From then on, he became the singing cuddly bear in a large-scale jacket, fleshly carefreeness. A jester with a bouquet of colorful balloons in his hand. "He has a voice like a lion who is terribly hungry," enthused the Hamburger Abendblatt in 1960.


And because the hit was also so well-riddled as a film, Ramsey was seen in almost 30 theatrical films, with titles such as "Music is Trump" (1961) and "Liebesgrüße aus Tirol" (1964). Mostly he took over comical supporting roles and played himself: the singing Bill.

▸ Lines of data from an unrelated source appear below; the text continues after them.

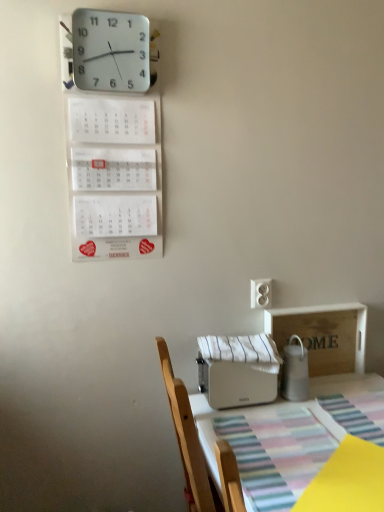 What do you see at coordinates (108, 51) in the screenshot? I see `white plastic wall clock at upper left` at bounding box center [108, 51].

I want to click on white glossy milk jug at right, acting as the 1th appliance starting from the right, so click(295, 371).

The width and height of the screenshot is (384, 512). What do you see at coordinates (290, 437) in the screenshot?
I see `white plastic toaster at lower center` at bounding box center [290, 437].

What is the approximate height of white paper calendar at upper left?

white paper calendar at upper left is 55.90 centimeters tall.

Locate an element on the screen. This screenshot has height=512, width=384. white plastic wall clock at upper left is located at coordinates (108, 51).

Which is more to the left, white plastic electric outlet at center-right or white plastic toaster at lower center?

white plastic electric outlet at center-right.

From a real-world perspective, which is physically above, white plastic electric outlet at center-right or white plastic toaster at lower center?

white plastic electric outlet at center-right, from a real-world perspective.

Are white plastic electric outlet at center-right and white plastic toaster at lower center making contact?

They are not placed beside each other.

In terms of size, does white plastic electric outlet at center-right appear bigger or smaller than white plastic toaster at lower center?

white plastic electric outlet at center-right is smaller than white plastic toaster at lower center.

From the image's perspective, which one is positioned higher, white plastic wall clock at upper left or white plastic toaster at lower center?

white plastic wall clock at upper left.

Does white plastic wall clock at upper left have a lesser width compared to white plastic toaster at lower center?

Correct, the width of white plastic wall clock at upper left is less than that of white plastic toaster at lower center.

Is white plastic wall clock at upper left spatially inside white plastic toaster at lower center, or outside of it?

white plastic wall clock at upper left cannot be found inside white plastic toaster at lower center.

He was loved and despised for that. "There were people who did not greet me anymore," Ramsey says. And he complains about the elitist "jazz police" who accused him of betrayal because he had turned to the easily digestible, commercially profitable genre.

"It does not matter what you play, but how you play," he quotes Louis Armstrong. And sticks to the Schlager drawer: "Strictly speaking, that was not a hit, that was Novelty! There was no such thing before," Ramsey emphasizes. Ironically funny nonsense texts to a music that damn swings.

"Listen," he shouts, "you flick on two and four with your fingers." Then he starts: "Without a thriller, Mimi never goes to bed, never to bed, two, four, two, four, rum-dada-dab-dab-schnapp-schnapp!" Nevertheless, the features column Ramsey scrounged Ramsey a pop singer, complained the "continuous flushing of German auditory canals by radio waves with simply fabricated Bla Bla rhymes in a common setting," said DER SPIEGEL in 1963.

Good mood clown against his will

In the 1960s Ramsey tried to emancipate himself from underground music and sought his way back to his jazz roots - "a difficult road". Because the image of the good-mood clown had stuck to him. "The public wants his Bill as a mood cannon and not as a jazz interpreter," said producer Gietz 1966 SPIEGEL. It was not until Ramsey made a financial contribution that his record company was ready for an album of blues and ballads.

Even decades later, when Ramsey had long since recaptured his reputation as a jazz great, people always wanted just one thing: the sugar doll. "Well, that's just my fate," says the man with the snow-white hair. He's wearing it with humor.

Ramsey played a piano player in Apaches Last Battle (1963) with Lex Barker and Pierre Brice.